ROTFLA,,,, It bites me in the ass every time! We have been cleaning
dads house out for the last 4 days, 37 years of collecting.
Speaking of Bdays, my neighbor the computer guy's wife used to live in
the same neighborhood as my dad, she lived in a 6 house cu-de-sak that
was the end all to Christmas decorating. Any way her Bday is 8/24.
No math required - just arithmetic :-).
If you want a 1/4" border at each end, the center of each of the end
holes has to be 5/8" (1/4" + 3/8") from its end.
That leaves 4 3/4" between those 2 holes. In that space you have to put
4 more holes with 5 spaces between holes. 4 3/4" divided by 5 gives a
spacing of just over 15/16" (4.75 / 5 = 0.95).
Since that doesn't come out even, you need to take the slop (1/16") and
redistribute it to each end. So instead of the centers of the end holes
being 5/8" from the end, they should be 21/32" from the end.
Or you could just ignore the slop and have one space be 1/16" wider than
the others :-).
I hope you're aware that those holes are only going to have 3/16" of wood
between each pair.
Intelligence is an experiment that failed - G. B. Shaw
Here's a way to do it by only actually measuring two points. The rest
is mechaincal division.
SInce you're spacing 3/4' holes within 5 1/2 inches, you've already
defined a 1/4" border on each end. The radius of your hole is 3/8".
Thus, the centerpoint of each outer hole is 5/8" from the edge. Mark
Now, draw a line though each point, parallel to the ends of the board.
Since you're marking the center points of 4 holes and using the center
point of the other outer hole as your terminus, choose a number easily
divisible by five (like, oh, 7.5 or 10). Lay the zero point of your
ruler on one line. Swing the ruler until your chosen number lies on the
other line you've already drawn.
Then, just mark the correct divisions (1 1/2, 3... or 2,4, 6...) and
you've marked the center points for the other four holes. Draw lines
through those points and parallel to the ends crossing your center
line, and you're done.
You can, of course, tell people how brutal the math was in calculating
those points... but if you wanted to add the same dimension (x2)
outside your row of holes as between each hole, the math is more than I
want to deal with.
You don't need math:
Set the ruler (or tape measure) on a diagonal across the piece so that
the 6" mark is even with one end the 0" is on the other end. Mark off 1"
increments on the diagonal. You can also use even multiples of the
spaces needed, say 30" and mark off every 2" for 15 spaces.
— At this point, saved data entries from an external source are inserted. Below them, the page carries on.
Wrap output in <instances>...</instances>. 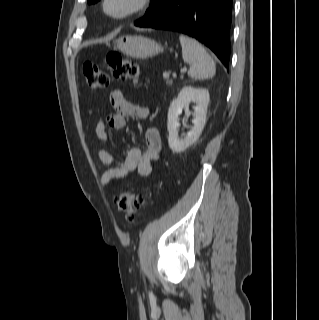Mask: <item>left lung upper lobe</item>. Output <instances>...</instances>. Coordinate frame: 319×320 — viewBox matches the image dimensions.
<instances>
[{
	"instance_id": "obj_1",
	"label": "left lung upper lobe",
	"mask_w": 319,
	"mask_h": 320,
	"mask_svg": "<svg viewBox=\"0 0 319 320\" xmlns=\"http://www.w3.org/2000/svg\"><path fill=\"white\" fill-rule=\"evenodd\" d=\"M89 4L91 3H96L98 2L99 0H87ZM163 0H151V3H150V7L151 9H148L146 11V14L147 15L148 13H150L151 10L155 9Z\"/></svg>"
}]
</instances>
It's called Sketchup and I'm surprised Swing and Leon didn't mention it.
Simply draw a line the distance you want, "select" the line with the
select tool (space bar), right click on the line and choose "divide"
from the resultant pop up window. Move the mouse along the line and it
will be divided into whatever number of divisions you want, and based on
the length units you use(window/model info.) I use 1/16th's. The red
dots show on the line, and the distance between the dots is given.
Once you have the right number of dots, click and it puts invisible
markers (invisible until you roll over them) so you can do whatever you
want with them, or just write down the distance and have at it.
For 6 holes in 6 inches you need 7 segments, and each hole will be
55/64's or 7/8ths. I can't see 64ths so 14/16th work fine for me:-)
The bonus is, since you are in a cad program, you can draw up whatever
you want the holes for, and see what it will look like:-)
Add Life to your Days not Days to your Life.
I haven't read all of the messages before this one, so please excuse me
if this has been suggested. But why not build a *paper model* (you don't
need high-power computer software for this problem). Cut out a 6" piece
of paper and some circles (use a marker and color them black if it helps
you see them). Then move them around until it looks right to you and
then tape them in place. Then you have a model which you might use in
any number of ways. I think more things have been built working like
this than by designing with cad/cam software.